Page 12 of Zadig/L'Ingénu


  ‘But how is it,’ he asked, ‘that such a great king, whose fame has even reached the Hurons, should let himself be deprived of so many folk who would love him with their hearts and serve him with their hands?’

  ‘It’s because he has been deceived, like other great kings,’ replied the man in black. ‘He has been led to believe that he has only to say a word and everybody will think as he does, and that he could make us change our religion as quickly as his musician Lully can change the scenery in his operas.

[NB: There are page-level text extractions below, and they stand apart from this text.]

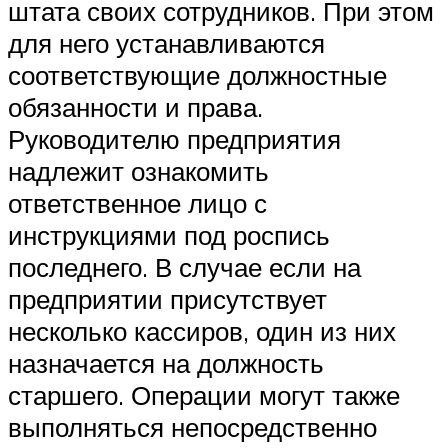
штата своих сотрудников. При этом
для него устанавливаются
соответствующие должностные
обязанности и права.
Руководителю предприятия
надлежит ознакомить
ответственное лицо с
инструкциями под роспись
последнего. В случае если на
предприятии присутствует
несколько кассиров, один из них
назначается на должность
старшего. Операции могут также
выполняться непосредственно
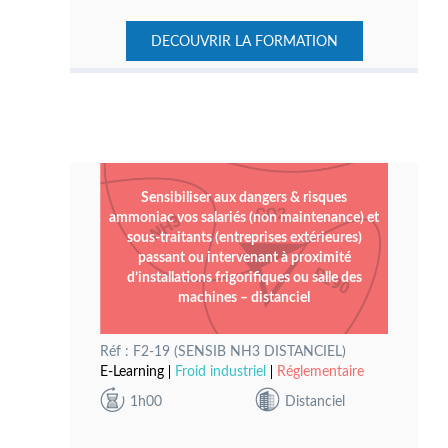
DECOUVRIR LA FORMATION
Sensibiliser aux dangers & risques
ammoniac vos salariés (non maintenance) et
sous-traitants (entreprises extérieures)
passant ou intervenant à proximité
d’installations frigorifiques ou salle des
machines – distanciel
Réf : F2-19 (SENSIB NH3 DISTANCIEL)
E-Learning
Froid industriel
Réglementaire
1h00
Distanciel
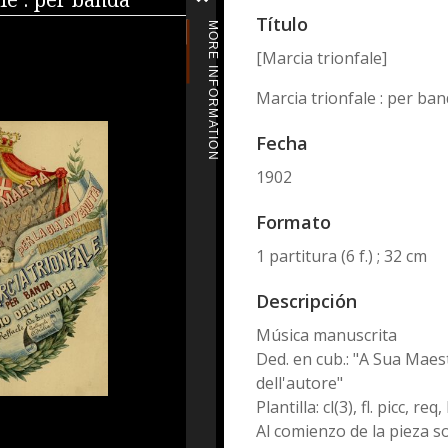
iewer
Título
MORE INFORMATION
[Marcia trionfale]
Marcia trionfale : per ba
Fecha
1902
Formato
1 partitura (6 f.) ; 32 cm
Descripción
Música manuscrita
Ded. en cub.: "A Sua Maest
dell'autore"
Plantilla: cl(3), fl. picc, re
Al comienzo de la pieza so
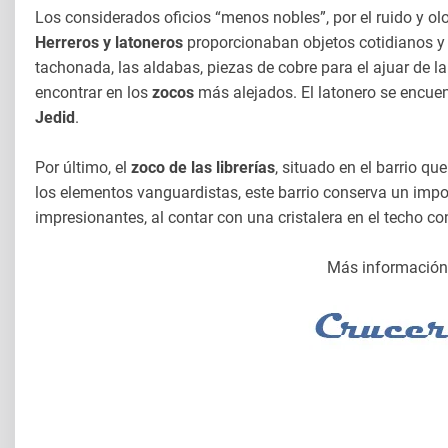
Los considerados oficios “menos nobles”, por el ruido y olo
Herreros y latoneros
proporcionaban objetos cotidianos y 
tachonada, las aldabas, piezas de cobre para el ajuar de 
encontrar en los
zocos
más alejados. El latonero se encue
Jedid
.
Por último, el
zoco de las librerías
, situado en el barrio qu
los elementos vanguardistas, este barrio conserva un impo
impresionantes, al contar con una cristalera en el techo co
Más información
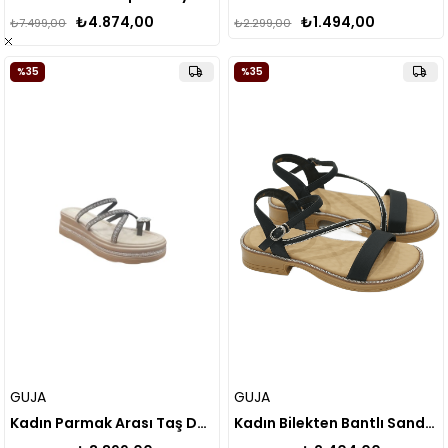
₺4.874,00
₺1.494,00
₺7.499,00
₺2.299,00
%35
%35
GUJA
GUJA
Kadın Parmak Arası Taş Detay Terlik 25Y398-2
Kadın Bilekten Bantlı Sandalet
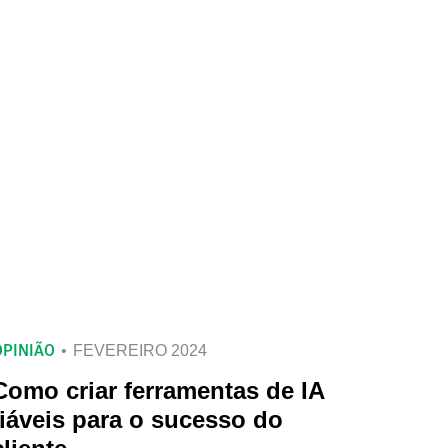
OPINIÃO
FEVEREIRO 2024
Como criar ferramentas de IA
fiáveis para o sucesso do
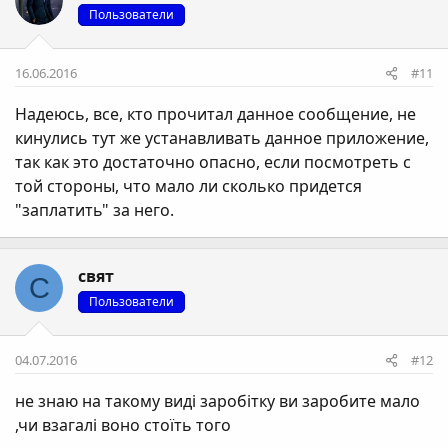
Пользователи
16.06.2016
#11
Надеюсь, все, кто прочитал данное сообщение, не
кинулись тут же устанавливать данное приложение,
так как это достаточно опасно, если посмотреть с
той стороны, что мало ли сколько придется
"заплатить" за него.
свят
С
Пользователи
04.07.2016
#12
не знаю на такому виді заробітку ви заробите мало
,чи взагалі воно стоїть того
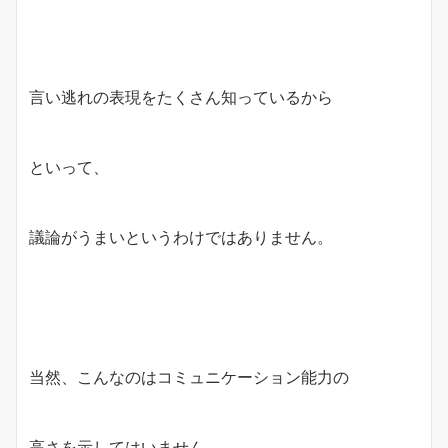
言い逃れの表現をたくさん知っているから
といって、
議論がうまいというわけではありません。
当然、こんなのはコミュニケーション能力の
高さを示してはいません。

He has not only lost five or six thousand useful subjects already, but he has made enemies of them; and King William, who is the present ruler of England, has organized several regiments out of those very Frenchmen, who would otherwise have fought for their own king.

  ‘This disaster is all the more surprising, because the reigning Pope, to whom Louis XIV has sacrificed part of his people, is his avowed enemy. After nine years, they still keep up a violent quarrel. It has gone so far that at last France is hoping to see the breaking of the yoke which has bound her for so many centuries to that foreigner, and more especially to give him no more money; which is the chief motive in the affairs of the world. It therefore looks as if this great monarch has been deceived about his interests as well as about the extent of his powers, and that his advisers have injured his reputation for magnanimity of heart.’

  The Child of Nature became more and more moved by this account, and asked who the Frenchmen were who could thus deceive a monarch so dear to the Hurons?

  ‘The Jesuits,’ was the reply, ‘and chiefly Father de La Chaise, His Majesty’s confessor. It is to be hoped that God will punish them one day, and that they will be driven out as now they drive us out. Is there any misfortune to equal ours? This fellow de Louvois attacks us with Jesuits and dragoons on all sides.’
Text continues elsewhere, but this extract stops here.